(Extracted page text data)
──────────────────────────────
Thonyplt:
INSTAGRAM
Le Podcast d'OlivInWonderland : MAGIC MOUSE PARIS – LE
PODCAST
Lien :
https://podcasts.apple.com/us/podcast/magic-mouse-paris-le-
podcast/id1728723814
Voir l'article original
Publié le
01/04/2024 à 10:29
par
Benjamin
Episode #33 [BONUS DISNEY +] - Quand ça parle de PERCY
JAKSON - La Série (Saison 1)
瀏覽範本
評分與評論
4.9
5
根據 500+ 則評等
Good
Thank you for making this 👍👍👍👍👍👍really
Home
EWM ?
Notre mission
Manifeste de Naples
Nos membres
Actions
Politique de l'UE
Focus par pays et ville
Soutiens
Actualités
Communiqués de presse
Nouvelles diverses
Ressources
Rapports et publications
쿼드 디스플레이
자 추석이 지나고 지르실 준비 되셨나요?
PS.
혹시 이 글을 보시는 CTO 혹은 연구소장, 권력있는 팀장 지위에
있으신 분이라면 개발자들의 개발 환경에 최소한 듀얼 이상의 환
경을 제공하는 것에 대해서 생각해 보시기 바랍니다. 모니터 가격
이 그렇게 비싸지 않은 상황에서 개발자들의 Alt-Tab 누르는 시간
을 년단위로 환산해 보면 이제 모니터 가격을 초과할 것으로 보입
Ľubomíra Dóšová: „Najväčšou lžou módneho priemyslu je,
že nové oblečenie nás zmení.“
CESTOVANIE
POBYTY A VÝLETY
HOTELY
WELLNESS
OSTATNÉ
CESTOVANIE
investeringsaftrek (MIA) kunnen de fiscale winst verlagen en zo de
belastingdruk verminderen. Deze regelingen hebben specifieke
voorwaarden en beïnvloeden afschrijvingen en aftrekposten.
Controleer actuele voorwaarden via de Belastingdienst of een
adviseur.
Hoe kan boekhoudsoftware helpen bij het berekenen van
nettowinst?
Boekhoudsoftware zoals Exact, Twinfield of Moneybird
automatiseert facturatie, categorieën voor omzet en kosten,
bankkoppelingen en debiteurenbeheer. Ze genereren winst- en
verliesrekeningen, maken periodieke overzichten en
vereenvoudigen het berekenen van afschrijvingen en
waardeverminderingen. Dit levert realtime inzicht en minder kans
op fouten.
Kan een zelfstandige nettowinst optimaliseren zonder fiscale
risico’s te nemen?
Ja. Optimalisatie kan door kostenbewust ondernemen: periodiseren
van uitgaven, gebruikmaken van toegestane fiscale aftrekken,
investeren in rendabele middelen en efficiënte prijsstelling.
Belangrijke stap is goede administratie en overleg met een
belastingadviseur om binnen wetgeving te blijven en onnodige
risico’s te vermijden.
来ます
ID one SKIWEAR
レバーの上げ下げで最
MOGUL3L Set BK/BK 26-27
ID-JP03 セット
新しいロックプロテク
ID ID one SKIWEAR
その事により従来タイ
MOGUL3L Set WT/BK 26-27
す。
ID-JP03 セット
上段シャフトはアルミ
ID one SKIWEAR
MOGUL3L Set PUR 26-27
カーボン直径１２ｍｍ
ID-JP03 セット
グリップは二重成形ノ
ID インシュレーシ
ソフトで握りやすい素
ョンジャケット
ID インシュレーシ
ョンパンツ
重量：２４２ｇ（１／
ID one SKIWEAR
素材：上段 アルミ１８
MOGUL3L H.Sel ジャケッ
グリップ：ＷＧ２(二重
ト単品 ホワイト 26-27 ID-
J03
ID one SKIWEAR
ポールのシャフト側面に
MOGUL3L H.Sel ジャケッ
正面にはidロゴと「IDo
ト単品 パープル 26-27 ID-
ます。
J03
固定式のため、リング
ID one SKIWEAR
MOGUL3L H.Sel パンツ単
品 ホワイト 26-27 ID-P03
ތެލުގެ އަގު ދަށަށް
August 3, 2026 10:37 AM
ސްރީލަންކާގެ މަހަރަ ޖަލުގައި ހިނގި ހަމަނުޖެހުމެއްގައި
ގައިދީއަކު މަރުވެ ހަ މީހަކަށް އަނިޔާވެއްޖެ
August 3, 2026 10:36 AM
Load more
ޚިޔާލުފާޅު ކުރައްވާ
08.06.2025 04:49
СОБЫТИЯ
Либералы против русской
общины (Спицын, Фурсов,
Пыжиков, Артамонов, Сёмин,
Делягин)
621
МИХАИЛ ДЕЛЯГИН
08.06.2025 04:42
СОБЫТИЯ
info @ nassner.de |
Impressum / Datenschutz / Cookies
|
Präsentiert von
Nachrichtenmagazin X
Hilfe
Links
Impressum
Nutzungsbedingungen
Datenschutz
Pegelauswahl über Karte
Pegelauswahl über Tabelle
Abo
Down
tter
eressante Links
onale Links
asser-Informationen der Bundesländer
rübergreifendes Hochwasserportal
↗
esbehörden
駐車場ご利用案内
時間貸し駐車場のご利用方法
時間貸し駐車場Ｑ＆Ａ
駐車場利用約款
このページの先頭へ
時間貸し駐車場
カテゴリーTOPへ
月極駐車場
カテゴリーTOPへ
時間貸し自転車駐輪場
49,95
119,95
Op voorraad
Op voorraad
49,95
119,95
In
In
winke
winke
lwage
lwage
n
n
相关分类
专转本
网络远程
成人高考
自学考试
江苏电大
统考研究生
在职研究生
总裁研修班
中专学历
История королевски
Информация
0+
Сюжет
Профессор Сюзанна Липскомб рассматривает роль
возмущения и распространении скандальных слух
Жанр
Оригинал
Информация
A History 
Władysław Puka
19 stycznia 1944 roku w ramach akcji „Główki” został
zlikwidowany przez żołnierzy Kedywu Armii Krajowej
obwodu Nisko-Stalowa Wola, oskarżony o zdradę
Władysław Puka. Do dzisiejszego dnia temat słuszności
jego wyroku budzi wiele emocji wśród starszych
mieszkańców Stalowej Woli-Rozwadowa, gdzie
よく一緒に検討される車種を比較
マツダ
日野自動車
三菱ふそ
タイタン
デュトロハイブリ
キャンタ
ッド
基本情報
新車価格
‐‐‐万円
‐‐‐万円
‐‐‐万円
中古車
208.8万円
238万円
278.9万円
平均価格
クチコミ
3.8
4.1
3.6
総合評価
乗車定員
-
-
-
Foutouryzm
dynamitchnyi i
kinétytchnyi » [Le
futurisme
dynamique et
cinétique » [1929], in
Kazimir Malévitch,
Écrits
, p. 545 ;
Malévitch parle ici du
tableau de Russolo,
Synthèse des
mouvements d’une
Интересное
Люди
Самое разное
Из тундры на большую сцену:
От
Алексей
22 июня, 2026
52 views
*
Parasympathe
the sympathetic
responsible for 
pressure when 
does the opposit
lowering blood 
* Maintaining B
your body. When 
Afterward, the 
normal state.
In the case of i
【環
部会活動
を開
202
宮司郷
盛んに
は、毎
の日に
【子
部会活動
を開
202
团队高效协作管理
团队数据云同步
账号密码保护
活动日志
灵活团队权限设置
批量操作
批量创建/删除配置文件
──────────────────────────────
What you are asked to do:
The records above must be reproduced word for word.

Result:
Thonyplt:
INSTAGRAM
Le Podcast d'OlivInWonderland : MAGIC MOUSE PARIS – LE
PODCAST
Lien :
https://podcasts.apple.com/us/podcast/magic-mouse-paris-le-
podcast/id1728723814
Voir l'article original
Publié le
01/04/2024 à 10:29
par
Benjamin
Episode #33 [BONUS DISNEY +] - Quand ça parle de PERCY
JAKSON - La Série (Saison 1)
瀏覽範本
評分與評論
4.9
5
根據 500+ 則評等
Good
Thank you for making this 👍👍👍👍👍👍really
Home
EWM ?
Notre mission
Manifeste de Naples
Nos membres
Actions
Politique de l'UE
Focus par pays et ville
Soutiens
Actualités
Communiqués de presse
Nouvelles diverses
Ressources
Rapports et publications
쿼드 디스플레이
자 추석이 지나고 지르실 준비 되셨나요?
PS.
혹시 이 글을 보시는 CTO 혹은 연구소장, 권력있는 팀장 지위에
있으신 분이라면 개발자들의 개발 환경에 최소한 듀얼 이상의 환
경을 제공하는 것에 대해서 생각해 보시기 바랍니다. 모니터 가격
이 그렇게 비싸지 않은 상황에서 개발자들의 Alt-Tab 누르는 시간
을 년단위로 환산해 보면 이제 모니터 가격을 초과할 것으로 보입
Ľubomíra Dóšová: „Najväčšou lžou módneho priemyslu je,
že nové oblečenie nás zmení.“
CESTOVANIE
POBYTY A VÝLETY
HOTELY
WELLNESS
OSTATNÉ
CESTOVANIE
investeringsaftrek (MIA) kunnen de fiscale winst verlagen en zo de
belastingdruk verminderen. Deze regelingen hebben specifieke
voorwaarden en beïnvloeden afschrijvingen en aftrekposten.
Controleer actuele voorwaarden via de Belastingdienst of een
adviseur.
Hoe kan boekhoudsoftware helpen bij het berekenen van
nettowinst?
Boekhoudsoftware zoals Exact, Twinfield of Moneybird
automatiseert facturatie, categorieën voor omzet en kosten,
bankkoppelingen en debiteurenbeheer. Ze genereren winst- en
verliesrekeningen, maken periodieke overzichten en
vereenvoudigen het berekenen van afschrijvingen en
waardeverminderingen. Dit levert realtime inzicht en minder kans
op fouten.
Kan een zelfstandige nettowinst optimaliseren zonder fiscale
risico’s te nemen?
Ja. Optimalisatie kan door kostenbewust ondernemen: periodiseren
van uitgaven, gebruikmaken van toegestane fiscale aftrekken,
investeren in rendabele middelen en efficiënte prijsstelling.
Belangrijke stap is goede administratie en overleg met een
belastingadviseur om binnen wetgeving te blijven en onnodige
risico’s te vermijden.
来ます
ID one SKIWEAR
レバーの上げ下げで最
MOGUL3L Set BK/BK 26-27
ID-JP03 セット
新しいロックプロテク
ID ID one SKIWEAR
その事により従来タイ
MOGUL3L Set WT/BK 26-27
す。
ID-JP03 セット
上段シャフトはアルミ
ID one SKIWEAR
MOGUL3L Set PUR 26-27
カーボン直径１２ｍｍ
ID-JP03 セット
グリップは二重成形ノ
ID インシュレーシ
ソフトで握りやすい素
ョンジャケット
ID インシュレーシ
ョンパンツ
重量：２４２ｇ（１／
ID one SKIWEAR
素材：上段 アルミ１８
MOGUL3L H.Sel ジャケッ
グリップ：ＷＧ２(二重
ト単品 ホワイト 26-27 ID-
J03
ID one SKIWEAR
ポールのシャフト側面に
MOGUL3L H.Sel ジャケッ
正面にはidロゴと「IDo
ト単品 パープル 26-27 ID-
ます。
J03
固定式のため、リング
ID one SKIWEAR
MOGUL3L H.Sel パンツ単
品 ホワイト 26-27 ID-P03
ތެލުގެ އަގު ދަށަށް
August 3, 2026 10:37 AM
ސްރީލަންކާގެ މަހަރަ ޖަލުގައި ހިނގި ހަމަނުޖެހުމެއްގައި
ގައިދީއަކު މަރުވެ ހަ މީހަކަށް އަނިޔާވެއްޖެ
August 3, 2026 10:36 AM
Load more
ޚިޔާލުފާޅު ކުރައްވާ
08.06.2025 04:49
СОБЫТИЯ
Либералы против русской
общины (Спицын, Фурсов,
Пыжиков, Артамонов, Сёмин,
Делягин)
621
МИХАИЛ ДЕЛЯГИН
08.06.2025 04:42
СОБЫТИЯ
info @ nassner.de |
Impressum / Datenschutz / Cookies
|
Präsentiert von
Nachrichtenmagazin X
Hilfe
Links
Impressum
Nutzungsbedingungen
Datenschutz
Pegelauswahl über Karte
Pegelauswahl über Tabelle
Abo
Down
tter
eressante Links
onale Links
asser-Informationen der Bundesländer
rübergreifendes Hochwasserportal
↗
esbehörden
駐車場ご利用案内
時間貸し駐車場のご利用方法
時間貸し駐車場Ｑ＆Ａ
駐車場利用約款
このページの先頭へ
時間貸し駐車場
カテゴリーTOPへ
月極駐車場
カテゴリーTOPへ
時間貸し自転車駐輪場
49,95
119,95
Op voorraad
Op voorraad
49,95
119,95
In
In
winke
winke
lwage
lwage
n
n
相关分类
专转本
网络远程
成人高考
自学考试
江苏电大
统考研究生
在职研究生
总裁研修班
中专学历
История королевски
Информация
0+
Сюжет
Профессор Сюзанна Липскомб рассматривает роль
возмущения и распространении скандальных слух
Жанр
Оригинал
Информация
A History 
Władysław Puka
19 stycznia 1944 roku w ramach akcji „Główki” został
zlikwidowany przez żołnierzy Kedywu Armii Krajowej
obwodu Nisko-Stalowa Wola, oskarżony o zdradę
Władysław Puka. Do dzisiejszego dnia temat słuszności
jego wyroku budzi wiele emocji wśród starszych
mieszkańców Stalowej Woli-Rozwadowa, gdzie
よく一緒に検討される車種を比較
マツダ
日野自動車
三菱ふそ
タイタン
デュトロハイブリ
キャンタ
ッド
基本情報
新車価格
‐‐‐万円
‐‐‐万円
‐‐‐万円
中古車
208.8万円
238万円
278.9万円
平均価格
クチコミ
3.8
4.1
3.6
総合評価
乗車定員
-
-
-
Foutouryzm
dynamitchnyi i
kinétytchnyi » [Le
futurisme
dynamique et
cinétique » [1929], in
Kazimir Malévitch,
Écrits
, p. 545 ;
Malévitch parle ici du
tableau de Russolo,
Synthèse des
mouvements d’une
Интересное
Люди
Самое разное
Из тундры на большую сцену:
От
Алексей
22 июня, 2026
52 views
*
Parasympathe
the sympathetic
responsible for 
pressure when 
does the opposit
lowering blood 
* Maintaining B
your body. When 
Afterward, the 
normal state.
In the case of i
【環
部会活動
を開
202
宮司郷
盛んに
は、毎
の日に
【子
部会活動
を開
202
团队高效协作管理
团队数据云同步
账号密码保护
活动日志
灵活团队权限设置
批量操作
批量创建/删除配置文件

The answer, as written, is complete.